I don’t venture to guess what a US collapse looks like. Typically things like famines and plagues don’t directly topple governments or end cultures; they undermine their economic strength and political legitimacy, making it easier for other forces to assert themselves.

Forces? What other forces might assert themselves?

But what groups might be players? Recent new mass movements within the US include the Tea Party and Occupy, but the military (3.2 million employees of the US DoD) is in a better position to take over if the civil state fails. (The US police force is deliberately fragmented to reduce the chance of this; so is the military, but much less so.) Both the Tea Party and Occupy support positions with broad-based popular support.

The Mormons number some 6.6 million in the US, far more than the military, and have always planned to take over government in the US if given the opportunity, in order to build a utopian society they call “Zion”. Economically and organizationally, they are well-prepared for hard times, and if there is a famine, the Mormons may be especially well prepared, because each family is required to store a three months’ supply of food, water, and other essentials, a practice known as Family Home Storage. Mormon communities in Mexico have resisted the incursions of drug gangs with some success. I think it’s unlikely that the Mormons’ dormant plans to assume temporal power will be put into motion unless society is in frank collapse, because I don’t think they have either the firepower or the moral force to effectively maintain control.

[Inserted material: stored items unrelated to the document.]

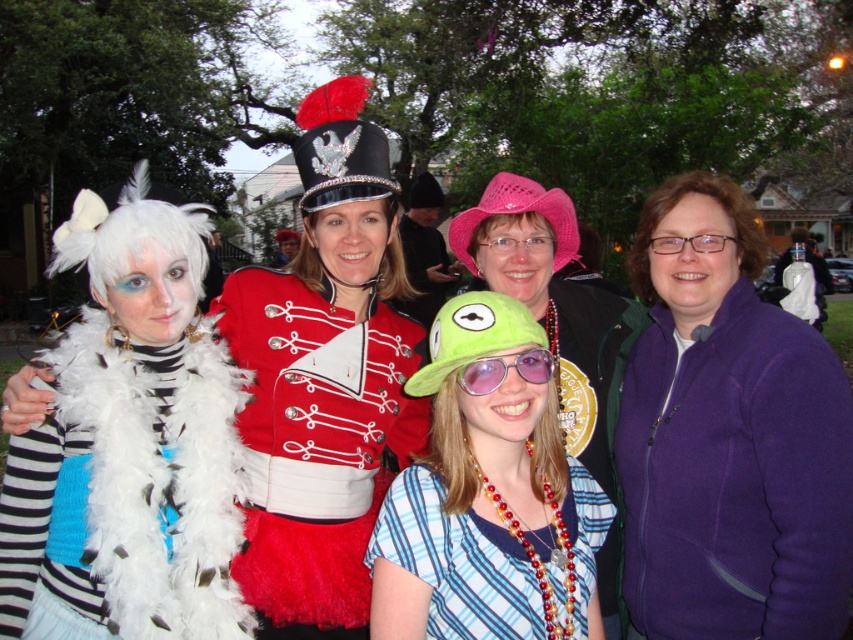 Which of these two, purple fleece jacket at center or shiny red uniform at center, stands taller?

purple fleece jacket at center

Can you confirm if purple fleece jacket at center is bigger than shiny red uniform at center?

Yes.

Does point (741, 577) come farther from viewer compared to point (306, 346)?

That is False.

Image resolution: width=853 pixels, height=640 pixels. Find the location of `purple fleece jacket at center`. purple fleece jacket at center is located at coordinates (728, 436).

Does green felt hat at center have a lesser width compared to shiny red uniform at center?

No.

Between green felt hat at center and shiny red uniform at center, which one appears on the left side from the viewer's perspective?

From the viewer's perspective, shiny red uniform at center appears more on the left side.

Locate an element on the screen. The image size is (853, 640). green felt hat at center is located at coordinates (488, 493).

Does white feather boa at left have a smaller size compared to pink knitted hat at center?

Correct, white feather boa at left occupies less space than pink knitted hat at center.

Between white feather boa at left and pink knitted hat at center, which one appears on the left side from the viewer's perspective?

From the viewer's perspective, white feather boa at left appears more on the left side.

Between point (93, 506) and point (532, 205), which one is positioned behind?

Point (532, 205)

Where is `white feather boa at left`? white feather boa at left is located at coordinates (132, 490). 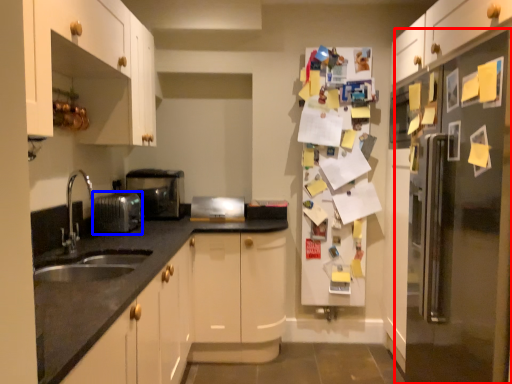 Question: Which point is further to the camera, fridge (highlighted by a red box) or appliance (highlighted by a blue box)?

Choices:
 (A) fridge
 (B) appliance

Answer: (B) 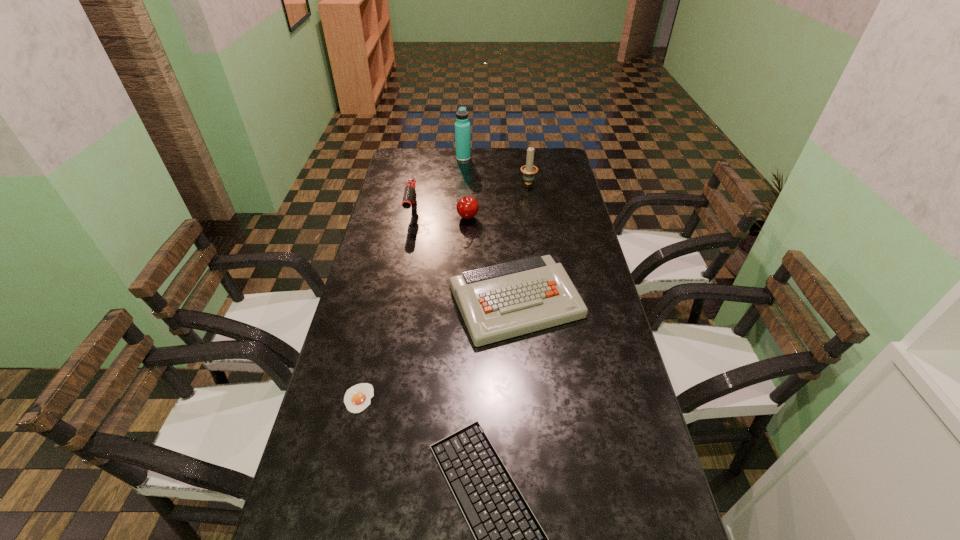 Find the location of a particular element. This screenshot has height=540, width=960. blank region between the cherry and the gun is located at coordinates (440, 215).

The width and height of the screenshot is (960, 540). I want to click on free space between the shortest object and the candle_holder, so click(444, 291).

Find the location of a particular element. free space between the candle_holder and the farthest object is located at coordinates (495, 170).

The width and height of the screenshot is (960, 540). What are the coordinates of `empty space that is in between the cherry and the gun` in the screenshot? It's located at (440, 215).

Drug gangs in the US already have functional apparatus for projection of force and have geographically widespread networks and functional countermeasures against the police, and over the border in Mexico have achieved substantial, though incomplete, independence from the Mexican state. However, drug gangs generally lack broad-based support in the population in the US, unlike in Mexico, and suffer from serious prejudice, much of which is racist in nature and thus not easily overcome by a change of circumstances.

Many large companies in the US have substantial material resources, well-exercised command hierarchies, committed workforces, and in many cases continuity-of-business plans for disasters. A few even have existing security forces. It’s plausible to think that Walmart (2.2 million employees), Amazon (647k employees), CVS (295k employees), AT&T (254k employees), Ford (199k employees), or Alphabet (99k employees) might be able to take on the burden of protecting their assets and employees without a functioning government. Walmart might have a hard time due to its low profit margins (US$3k/employee), but Amazon (US$15k), AT&T (US$76k), or Ford (US$18k) might be able to take the hit without collapsing; Alphabet (US$311k profit per employee) easily could, and indeed Alphabet has often come under fire for providing public services like food, laundry, and transportation to its employees. (CVS is currently losing money.)

Alphabet is in a unique position to defend itself from security threats, since no potential foe can operate without its services at present, leaving them exposed to intelligence gathering.

There are another several dozen companies in the US with over 100k employees: Accenture (515k), Kroger (453k), Home Depot (413k), Berkshire (though that’s a conglomerate) (389k), IBM (381k), UPS (365k), FedEx (359k), the USPS (500+k), and so on. Large defense contractors include GE (283k), Boeing (153k), Honeywell (115k), Lockheed (102k), General Dynamics (101k), and Northrop (83k). Other telecoms include Comcast (184k), Verizon (145k), and Charter (99k); I mention these because availability of telecommunication is crucial to viability of any geographically distributed organization.

It’s easy to imagine a consortium of these big companies entering into a security cooperation arrangement with one another in order to be able to continue operating, and big defense contractors can probably count on support from any such consortium.